Phased Operators

Scan Operations

Compute Operations

Validate Operations

class padocc.phases.validate.PresliceSet(logger)

Bases: object

Preslice Object for handling slices applied to datasets.

apply(data_arr: DataArray, var: str) DataArray

Apply a preslice operation to a data array

class padocc.phases.validate.Report(fh: dict | object | None = None, bypass: dict = None)

Bases: object

Special report class, capable of utilising recursive dictionary value-setting.

class padocc.phases.validate.ValidateDatasets(datasets: list, id: str, filehandlers: list[JSONFileHandler] | list[dict] | None = None, dataset_labels: list | None = None, preslice_fns: list | None = None, error_bypass: dict | str | None = None, logger=None, label: str | None = None, fh: str | None = None, logid: str | None = None, verbose: int = 0, bypass_vars: list | None = None, concat_dims: list | None = None)

Bases: LoggedOperation

ValidateDatasets object for performing validations between two pseudo-identical Xarray Dataset objects.

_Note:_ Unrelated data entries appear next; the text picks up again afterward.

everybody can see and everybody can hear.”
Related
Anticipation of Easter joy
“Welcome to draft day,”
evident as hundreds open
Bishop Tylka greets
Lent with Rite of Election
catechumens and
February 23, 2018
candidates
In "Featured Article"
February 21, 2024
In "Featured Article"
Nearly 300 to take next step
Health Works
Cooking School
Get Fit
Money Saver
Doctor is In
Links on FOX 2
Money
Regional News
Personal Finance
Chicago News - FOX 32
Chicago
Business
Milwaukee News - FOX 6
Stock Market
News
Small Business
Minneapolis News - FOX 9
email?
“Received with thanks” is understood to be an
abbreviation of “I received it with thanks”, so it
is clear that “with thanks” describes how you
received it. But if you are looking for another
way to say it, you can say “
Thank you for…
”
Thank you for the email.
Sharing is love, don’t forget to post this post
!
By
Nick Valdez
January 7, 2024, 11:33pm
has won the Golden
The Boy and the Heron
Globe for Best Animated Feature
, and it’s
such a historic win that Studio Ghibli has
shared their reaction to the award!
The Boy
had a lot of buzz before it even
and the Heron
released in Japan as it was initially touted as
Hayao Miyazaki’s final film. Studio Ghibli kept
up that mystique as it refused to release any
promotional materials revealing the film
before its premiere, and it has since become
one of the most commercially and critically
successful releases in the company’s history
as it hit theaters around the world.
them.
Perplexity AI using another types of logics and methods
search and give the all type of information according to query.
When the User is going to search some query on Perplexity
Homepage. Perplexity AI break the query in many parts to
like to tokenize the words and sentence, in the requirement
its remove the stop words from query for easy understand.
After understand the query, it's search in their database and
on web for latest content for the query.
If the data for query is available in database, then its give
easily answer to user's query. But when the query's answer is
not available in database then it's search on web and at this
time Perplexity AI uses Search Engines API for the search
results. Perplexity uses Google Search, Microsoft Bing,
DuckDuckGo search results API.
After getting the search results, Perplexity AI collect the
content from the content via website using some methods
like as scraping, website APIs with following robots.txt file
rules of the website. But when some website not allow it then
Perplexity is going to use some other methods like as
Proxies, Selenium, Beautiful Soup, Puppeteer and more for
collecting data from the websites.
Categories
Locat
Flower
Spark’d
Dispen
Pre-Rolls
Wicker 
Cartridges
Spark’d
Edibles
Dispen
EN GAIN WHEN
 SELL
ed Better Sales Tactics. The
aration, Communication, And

4th Dec Note: Validate metadata using single NetCDF(Xarray) vs Kerchunk Validate data using combined NetCDF or CFA vs Kerchunk (for best performance)

control_dataset_var(var)

Get a variable DataArray from the control dataset, performing preslice functions.

property data_report

Read-only data report

decode_times_ok()

Determine if test and sample datasets have matching encodings.

property metadata_report

Read-only metadata report

replace_dataset(new_ds: Dataset, label: str = None, index: int = None, dstype: str = None) None

Replace dataset by type, label or index.

replace_preslice(new_preslice: Dataset, label: str = None, index: int = None, dstype: str = None) None

Replace dataset by type, label or index.

save_report(filehandler=None)

Formulate report such that it notes bypasses, and determine the worst error.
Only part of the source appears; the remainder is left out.